Die Ermittlung des Ertragswerts erfolgt nach einer klar strukturierten Abfolge von Rechenschritten. Zunächst wird der Reinertrag bestimmt. Ausgangsbasis sind die jährlichen Bruttoeinnahmen, die meist aus Mieten oder Pachten resultieren. Von diesen Einnahmen werden sämtliche Kosten abgezogen, die für den laufenden Betrieb des Objekts erforderlich sind. Dazu zählen unter anderem Ausgaben für Verwaltung, Instandhaltung, Versicherungen, Rücklagen für größere Reparaturen sowie mögliche Mietausfälle. Der verbleibende Betrag stellt den Reinertrag dar und zeigt, welcher jährliche Überschuss dem Eigentümer tatsächlich zur Verfügung steht.

Im Anschluss wird dieser Reinertrag kapitalisiert, das heißt, er wird in einen heutigen Wert umgerechnet. Hierzu wird der jährliche Überschuss mit einem Vervielfältiger multipliziert. Dieser Vervielfältiger ergibt sich aus dem Liegenschaftszinssatz und der verbleibenden wirtschaftlichen Nutzungsdauer des Gebäudes. Der Liegenschaftszinssatz orientiert sich am aktuellen Kapitalmarkt und berücksichtigt neben dem allgemeinen Zinsniveau auch objektspezifische Risiken, beispielsweise in Bezug auf Lage, Nutzung oder Vermietungssicherheit. Die Restnutzungsdauer beschreibt den Zeitraum, in dem das Gebäude voraussichtlich noch wirtschaftlich genutzt werden kann. Durch diese Kapitalisierung werden zukünftige Einnahmen auf den Bewertungsstichtag bezogen und vergleichbar gemacht. 

Da Grundstücke im Gegensatz zu baulichen Anlagen keiner altersbedingten Abnutzung unterliegen, wird der Bodenwert gesondert ermittelt. Dieser ergibt sich in der Regel aus den Kaufpreisen vergleichbarer Grundstücke in ähnlicher Lage. Der Bodenwert wird anschließend zum kapitalisierten Gebäudewert addiert, woraus sich der gesamte Ertragswert der Immobilie ergibt. 
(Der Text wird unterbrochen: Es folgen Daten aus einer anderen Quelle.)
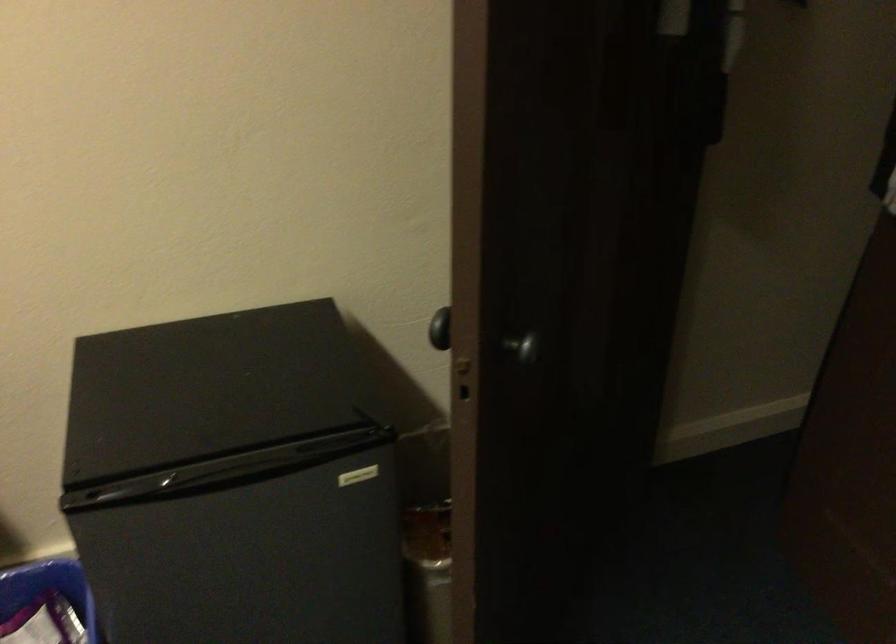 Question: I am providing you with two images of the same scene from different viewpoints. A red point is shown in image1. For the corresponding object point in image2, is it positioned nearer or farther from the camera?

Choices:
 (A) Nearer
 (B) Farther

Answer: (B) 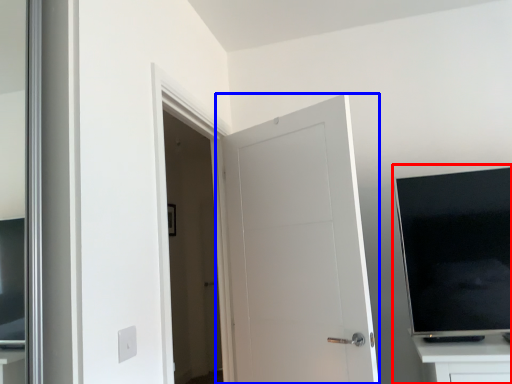 Question: Which of the following is the farthest to the observer, entertainment center (highlighted by a red box) or door (highlighted by a blue box)?

Choices:
 (A) entertainment center
 (B) door

Answer: (B)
In der Praxis besitzt der Ertragswert eine hohe Bedeutung. Er liefert eine fundierte Grundlage zur Einschätzung der langfristigen Wirtschaftlichkeit und macht das Einkommenspotenzial eines Objekts transparent. Banken nutzen ihn häufig bei der Prüfung von Finanzierungen, während Investoren, Eigentümer und Berater ihn heranziehen, um Kauf-, Verkaufs- oder Investitionsentscheidungen sachlich und nachvollziehbar zu treffen. Insgesamt stellt der Ertragswert eine zentrale Kennzahl dar, die den nachhaltigen finanziellen Nutzen eines Objekts in den Mittelpunkt stellt.